# 3 tries and 3 fails to make a 1/4 20 thread



## twooldvolvos (Feb 28, 2021)

Well, I've given up for the day on cutting my first threads on my South Bend 10K.  My objective was a 1/4 20 thread in a piece of brass stock.  I took my OD down to 1/4 inch and set my lead screw speed.





I put my drive into back gears and set the RPM to about 150.




My compound was at 29 1/2 degrees.  My tool is ground to 60 degrees.  My first pass looked OK and measured 20 threads per inch as expected.  But after several passes of about 5 thousandths, I kept coming up with a mess that looked like this.




The threads were rough and read at 40 TPI, not 20.  I tried to engage my half nut on any of the 8 lines on my thread gauge since it was an even number of threads.



I did notice that my gauge does not allow me to engage exactly when the lines are on the mark.  I can go a little before or a little after.  Maybe that is where where I am making my mistake.  The next time I can try always going a little before the mark.  Does anyone know if I can adjust the threading gauge to engage closer to the mark?

Anyway, any advice is appreciated.


----------



## T Bredehoft (Feb 28, 2021)

twooldvolvos said:


> Does anyone know if I can adjust the threading gauge to engage closer to the mark?


I would expect some way of adjusting the disc relative to the mark. can you turn it by hand,  twist the face?


----------



## Brento (Feb 28, 2021)

A good practice you can try that i think alot of us do is try to stick to the same line when you engage.
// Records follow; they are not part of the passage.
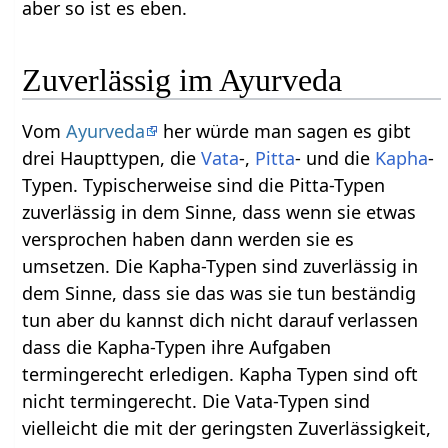
aber so ist es eben.
Zuverlässig im Ayurveda
Vom
Ayurveda
her würde man sagen es gibt
drei Haupttypen, die
Vata
-,
Pitta
- und die
Kapha
-
Typen. Typischerweise sind die Pitta-Typen
zuverlässig in dem Sinne, dass wenn sie etwas
versprochen haben dann werden sie es
umsetzen. Die Kapha-Typen sind zuverlässig in
dem Sinne, dass sie das was sie tun beständig
tun aber du kannst dich nicht darauf verlassen
dass die Kapha-Typen ihre Aufgaben
termingerecht erledigen. Kapha Typen sind oft
nicht termingerecht. Die Vata-Typen sind
vielleicht die mit der geringsten Zuverlässigkeit,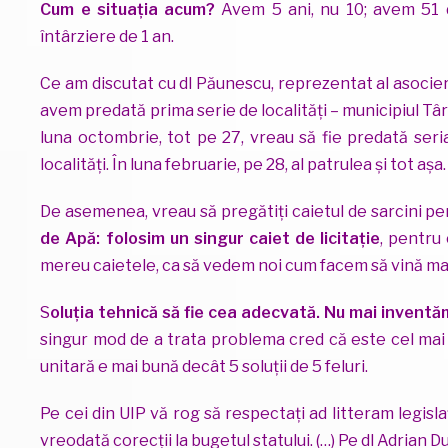
Cum e situația acum?
Avem 5 ani, nu 10; avem 51 de
întârziere de 1 an.
Ce am discutat cu dl Păunescu, reprezentat al asocierii
avem predată prima serie de localități – municipiul Târ
luna octombrie, tot pe 27, vreau să fie predată seria
localități. În luna februarie, pe 28, al patrulea și tot aș
De asemenea, vreau să pregătiți caietul de sarcini pe
de Apă: folosim un singur caiet de licitație
, pentru
mereu caietele, ca să vedem noi cum facem să vină mai 
S
oluția tehnică să fie cea adecvată. Nu mai inventă
singur mod de a trata problema cred că este cel mai i
unitară e mai bună decât 5 soluții de 5 feluri.
Pe cei din UIP vă rog să respectați ad litteram legisla
vreodată corecții la bugetul statului. (…) Pe dl Adrian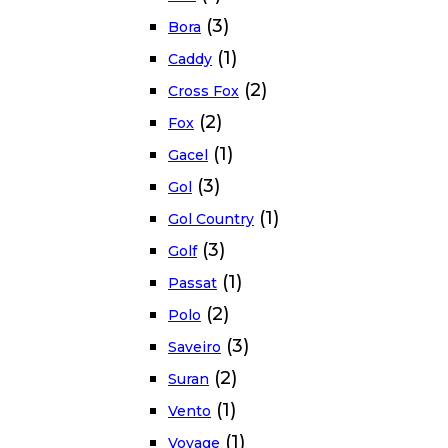
(3)
Bora
(1)
Caddy
(2)
Cross Fox
(2)
Fox
(1)
Gacel
(3)
Gol
(1)
Gol Country
(3)
Golf
(1)
Passat
(2)
Polo
(3)
Saveiro
(2)
Suran
(1)
Vento
(1)
Voyage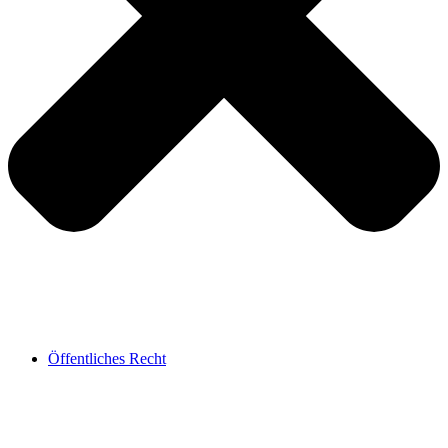
Öffentliches Recht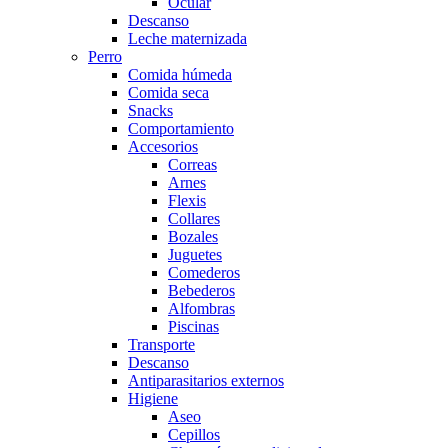
Ocular
Descanso
Leche maternizada
Perro
Comida húmeda
Comida seca
Snacks
Comportamiento
Accesorios
Correas
Arnes
Flexis
Collares
Bozales
Juguetes
Comederos
Bebederos
Alfombras
Piscinas
Transporte
Descanso
Antiparasitarios externos
Higiene
Aseo
Cepillos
Are you going back to your zero everytime?


----------



## epanzella (Feb 28, 2021)

An easy way to at least figure out if it's you or the machine is to lock the carriage as close as you can to any whole number then mark that spot with a sharpie. Go back to that same mark every time. If you find you can't lock the half nut at that exact spot, something is slipping.  An easy way to get the same spot is to put some pressure on the half nut lever ahead of the spot so when you get there it'll drop in. If the thread  comes out OK doing it this way then you were doing something wrong before. Use your lowest speed.


----------



## jcp (Feb 28, 2021)

I had to adjust the dial of my 9A when I first got it. Pretty sure there's a set screw in the gear to shaft connection of the thread dial.
 On a Southbend thread dial for any even numbered thread can you can close the half nuts on any line. For odd numbered threads close on any numbered line. This is not true on all lathes.


----------



## mattthemuppet2 (Feb 28, 2021)

if it's 40tpi you're splitting the thread. I only ever use the same mark on the threading dial. It's slower but simpler.


----------



## RJSakowski (Feb 28, 2021)

It is important that  your marks line up with the index mark.  If they don't, you will experience what you have seen; that you can engage slightly before or slightly after.  This will give you two different tool paths.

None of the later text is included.